She traveled thousands of miles to the same cold, unforgiving mountains in Europe, Canada and the United States. Small mistakes on ice tracks around the world had robbed her of precious tenths and even hundredths of a second. Not this year though, and not for this new Annie O’Shea.

Annie O’Shea goofs around with friends Kendall Wesenberg, Matt Antoine and Nathan Crumpton. Photo from Annie O’Shea
Annie O’Shea goofs around with friends Kendall Wesenberg, Matt Antoine and Nathan Crumpton. Photo from Annie O’Shea

The Port Jefferson Station native and standout track and field graduate from Comsewogue High School, where her mother Linda works in the district office, spent a dozen years training, racing and demanding more every year in the high speed sport of skeleton racing to get to where she is now.

This year, on the International Bobsleigh & Skeleton Federation World Cup circuit, O’Shea finally turned tears of anguish into tears of jubilation — finishing no worse than sixth in each of her last six competitions and, in the process, winning precious medals.

“I’ve had some good races here and decent races there in the past, but I’ve never been able to do it more than once or keep the momentum going,” O’Shea said. The positive energy that helped her generate a breakthrough season has created a “great feeling” for O’Shea.

Her run started on her home track of Lake Placid, site of the 1980 Miracle on Ice Olympics, where she often felt pressure to do well.
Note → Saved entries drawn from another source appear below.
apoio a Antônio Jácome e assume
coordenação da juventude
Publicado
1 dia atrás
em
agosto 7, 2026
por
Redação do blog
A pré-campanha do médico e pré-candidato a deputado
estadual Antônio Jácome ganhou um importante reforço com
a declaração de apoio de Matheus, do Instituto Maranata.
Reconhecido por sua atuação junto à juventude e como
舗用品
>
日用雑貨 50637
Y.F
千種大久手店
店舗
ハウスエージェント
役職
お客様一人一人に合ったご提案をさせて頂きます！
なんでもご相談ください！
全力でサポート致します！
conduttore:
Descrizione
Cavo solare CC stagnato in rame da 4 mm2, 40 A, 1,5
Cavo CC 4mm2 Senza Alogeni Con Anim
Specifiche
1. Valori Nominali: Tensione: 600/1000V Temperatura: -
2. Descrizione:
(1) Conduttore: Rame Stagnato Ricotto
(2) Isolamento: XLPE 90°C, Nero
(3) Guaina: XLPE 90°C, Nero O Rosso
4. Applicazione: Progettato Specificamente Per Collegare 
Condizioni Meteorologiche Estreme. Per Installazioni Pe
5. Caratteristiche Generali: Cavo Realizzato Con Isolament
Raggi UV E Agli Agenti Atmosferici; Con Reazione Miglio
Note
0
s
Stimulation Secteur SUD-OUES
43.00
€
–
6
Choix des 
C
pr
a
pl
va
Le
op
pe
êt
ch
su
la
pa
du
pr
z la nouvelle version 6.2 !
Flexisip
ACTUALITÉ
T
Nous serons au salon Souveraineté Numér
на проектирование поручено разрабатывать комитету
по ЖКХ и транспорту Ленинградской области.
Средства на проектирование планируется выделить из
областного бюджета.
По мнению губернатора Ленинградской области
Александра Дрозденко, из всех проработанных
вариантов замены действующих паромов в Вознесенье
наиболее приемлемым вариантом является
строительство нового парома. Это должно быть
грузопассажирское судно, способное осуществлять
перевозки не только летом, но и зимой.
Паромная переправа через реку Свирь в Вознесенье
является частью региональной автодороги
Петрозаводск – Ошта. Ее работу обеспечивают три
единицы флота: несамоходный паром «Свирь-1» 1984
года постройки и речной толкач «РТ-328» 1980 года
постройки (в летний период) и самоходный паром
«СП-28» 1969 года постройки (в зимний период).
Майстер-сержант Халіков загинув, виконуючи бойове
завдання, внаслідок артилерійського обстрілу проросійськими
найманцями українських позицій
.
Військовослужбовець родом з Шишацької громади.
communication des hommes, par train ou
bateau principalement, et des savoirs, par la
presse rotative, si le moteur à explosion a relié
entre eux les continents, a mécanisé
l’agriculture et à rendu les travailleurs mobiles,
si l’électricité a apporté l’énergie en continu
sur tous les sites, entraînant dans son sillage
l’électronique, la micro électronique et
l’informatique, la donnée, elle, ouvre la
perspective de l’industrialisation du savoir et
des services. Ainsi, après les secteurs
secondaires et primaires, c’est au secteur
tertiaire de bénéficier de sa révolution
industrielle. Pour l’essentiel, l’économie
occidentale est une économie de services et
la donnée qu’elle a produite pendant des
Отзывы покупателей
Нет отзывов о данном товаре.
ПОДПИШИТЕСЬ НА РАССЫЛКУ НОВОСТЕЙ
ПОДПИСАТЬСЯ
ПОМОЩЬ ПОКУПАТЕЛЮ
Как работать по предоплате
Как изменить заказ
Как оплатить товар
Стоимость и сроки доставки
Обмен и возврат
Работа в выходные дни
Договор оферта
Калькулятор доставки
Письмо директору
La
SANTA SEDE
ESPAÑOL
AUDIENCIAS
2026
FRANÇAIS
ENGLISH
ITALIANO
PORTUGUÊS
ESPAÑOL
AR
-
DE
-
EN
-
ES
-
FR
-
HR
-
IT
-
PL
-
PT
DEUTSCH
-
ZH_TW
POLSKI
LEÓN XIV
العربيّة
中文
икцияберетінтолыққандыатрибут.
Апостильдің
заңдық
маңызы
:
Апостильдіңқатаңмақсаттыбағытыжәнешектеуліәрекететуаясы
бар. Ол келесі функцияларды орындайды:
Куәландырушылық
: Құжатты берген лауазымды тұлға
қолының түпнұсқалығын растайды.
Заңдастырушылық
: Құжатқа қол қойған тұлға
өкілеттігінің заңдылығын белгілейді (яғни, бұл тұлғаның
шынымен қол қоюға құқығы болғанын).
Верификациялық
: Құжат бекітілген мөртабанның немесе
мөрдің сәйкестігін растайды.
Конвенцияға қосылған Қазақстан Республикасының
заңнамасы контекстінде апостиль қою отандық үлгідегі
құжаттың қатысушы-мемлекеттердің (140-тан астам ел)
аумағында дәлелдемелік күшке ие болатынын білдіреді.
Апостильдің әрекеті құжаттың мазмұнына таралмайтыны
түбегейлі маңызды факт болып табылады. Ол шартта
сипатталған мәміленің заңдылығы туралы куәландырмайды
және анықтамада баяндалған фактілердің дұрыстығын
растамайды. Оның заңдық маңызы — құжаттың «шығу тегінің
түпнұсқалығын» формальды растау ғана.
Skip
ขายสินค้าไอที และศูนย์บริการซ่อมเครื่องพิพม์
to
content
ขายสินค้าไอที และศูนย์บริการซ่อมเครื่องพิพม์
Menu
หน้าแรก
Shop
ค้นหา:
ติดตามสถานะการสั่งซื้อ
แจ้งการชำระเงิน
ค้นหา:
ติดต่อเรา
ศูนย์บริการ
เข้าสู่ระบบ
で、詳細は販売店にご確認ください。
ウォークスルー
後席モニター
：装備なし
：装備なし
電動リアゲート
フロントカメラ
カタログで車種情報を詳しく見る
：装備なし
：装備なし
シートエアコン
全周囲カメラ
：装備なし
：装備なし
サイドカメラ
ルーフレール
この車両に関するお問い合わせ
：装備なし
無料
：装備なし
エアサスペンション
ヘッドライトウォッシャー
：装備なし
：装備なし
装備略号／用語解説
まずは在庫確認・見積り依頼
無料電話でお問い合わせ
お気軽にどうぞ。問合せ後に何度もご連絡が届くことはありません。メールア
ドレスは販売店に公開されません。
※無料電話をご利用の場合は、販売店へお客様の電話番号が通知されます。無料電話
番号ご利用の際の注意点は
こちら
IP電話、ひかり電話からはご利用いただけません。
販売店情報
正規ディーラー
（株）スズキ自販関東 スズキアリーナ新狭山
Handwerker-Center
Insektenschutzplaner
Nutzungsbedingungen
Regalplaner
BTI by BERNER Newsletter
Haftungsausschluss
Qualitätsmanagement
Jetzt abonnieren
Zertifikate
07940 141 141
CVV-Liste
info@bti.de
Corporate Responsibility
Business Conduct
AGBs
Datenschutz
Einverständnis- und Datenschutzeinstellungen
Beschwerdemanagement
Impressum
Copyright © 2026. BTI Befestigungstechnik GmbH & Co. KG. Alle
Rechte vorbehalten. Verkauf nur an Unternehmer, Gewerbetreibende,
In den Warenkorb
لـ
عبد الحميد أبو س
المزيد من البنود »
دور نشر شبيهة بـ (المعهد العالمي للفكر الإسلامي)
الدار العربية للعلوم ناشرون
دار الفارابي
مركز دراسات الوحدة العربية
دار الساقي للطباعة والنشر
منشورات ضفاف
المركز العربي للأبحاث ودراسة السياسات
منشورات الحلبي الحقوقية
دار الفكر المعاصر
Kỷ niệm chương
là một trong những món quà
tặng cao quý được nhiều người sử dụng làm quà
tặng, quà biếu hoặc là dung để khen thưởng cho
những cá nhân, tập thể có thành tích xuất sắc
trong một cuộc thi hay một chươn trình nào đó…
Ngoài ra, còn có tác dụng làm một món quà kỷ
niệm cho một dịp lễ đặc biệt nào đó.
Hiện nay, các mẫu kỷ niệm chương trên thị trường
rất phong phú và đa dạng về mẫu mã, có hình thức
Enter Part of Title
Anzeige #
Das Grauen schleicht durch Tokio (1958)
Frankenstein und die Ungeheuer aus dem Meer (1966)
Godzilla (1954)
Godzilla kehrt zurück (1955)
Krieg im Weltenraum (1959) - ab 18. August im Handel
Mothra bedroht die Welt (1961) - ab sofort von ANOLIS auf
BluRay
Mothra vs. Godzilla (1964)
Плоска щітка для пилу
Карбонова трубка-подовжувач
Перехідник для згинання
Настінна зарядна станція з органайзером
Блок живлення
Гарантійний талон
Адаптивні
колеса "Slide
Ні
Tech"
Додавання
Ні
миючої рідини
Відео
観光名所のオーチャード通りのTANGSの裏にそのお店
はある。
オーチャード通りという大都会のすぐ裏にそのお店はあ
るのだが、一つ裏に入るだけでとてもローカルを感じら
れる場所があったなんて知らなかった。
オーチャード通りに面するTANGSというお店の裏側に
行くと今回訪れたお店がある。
In the second week of January, she sprinted past a cacophony of cowbells and encouraging shouts from a supportive crowd for about five seconds, dove headfirst on her sled and earned her first World Cup gold medal. Her performance easily surpassed her ninth-place finish on the same track a year earlier.

Annie O’Shea competes at the World Championship in Igls, Austria. Photo from the USA Bobsled and Skeleton Federation
Annie O’Shea competes at the World Championship in Igls, Austria. Photo from the USA Bobsled and Skeleton Federation

From there, it was off to Park City, where she came in fourth, narrowly missing a medal. Undeterred, O’Shea trekked to Whistler, Canada where she collected the second silver medal of her career. She won her first silver World Cup medal four years earlier in La Plagne, France.

O’Shea ended the season in fourth place overall, a mere seven points away from third. She also finished the World Championship race in Igls, Austria, which includes four different heats, in fifth place, a personal best.

“It’s been many, many, many years coming,” O’Shea said. “This is worlds different from how last year ended. I feel like a different person in a really good way.”

She attributes much of her successful season to developments that started last summer, when she started working with a life coach.

Brett Willmott, her conditioning coach and the associate Head Track and Field Coach at the University of Vermont, said O’Shea took important steps last summer not just mentally, but physically as well.

“When she finished the season last year, she was beaten up a little bit,” he said. “Things didn’t go the way she wanted. She had a foot-down moment” where she addressed her challenges head on. By June, the “workouts were going better than they were before.”

Annie O’Shea, second from right, poses for a photo with fellow athletes and friends. Photo from Annie O’Shea
Annie O’Shea, second from right, poses for a photo with fellow athletes and friends. Photo from Annie O’Shea

During the season, she also bought into head coach Tuffy Latour’s philosophy of believing in the process. She has also bonded with a close-knit group of teammates, including rookie Kendall Wesenberg and men’s sliders Matt Antoine and Nathan Crumpton.

“She did all the right things and put everything together at the right time,” said Latour. “I push on all the athletes to believe in one step at a time and to minimize their distractions.”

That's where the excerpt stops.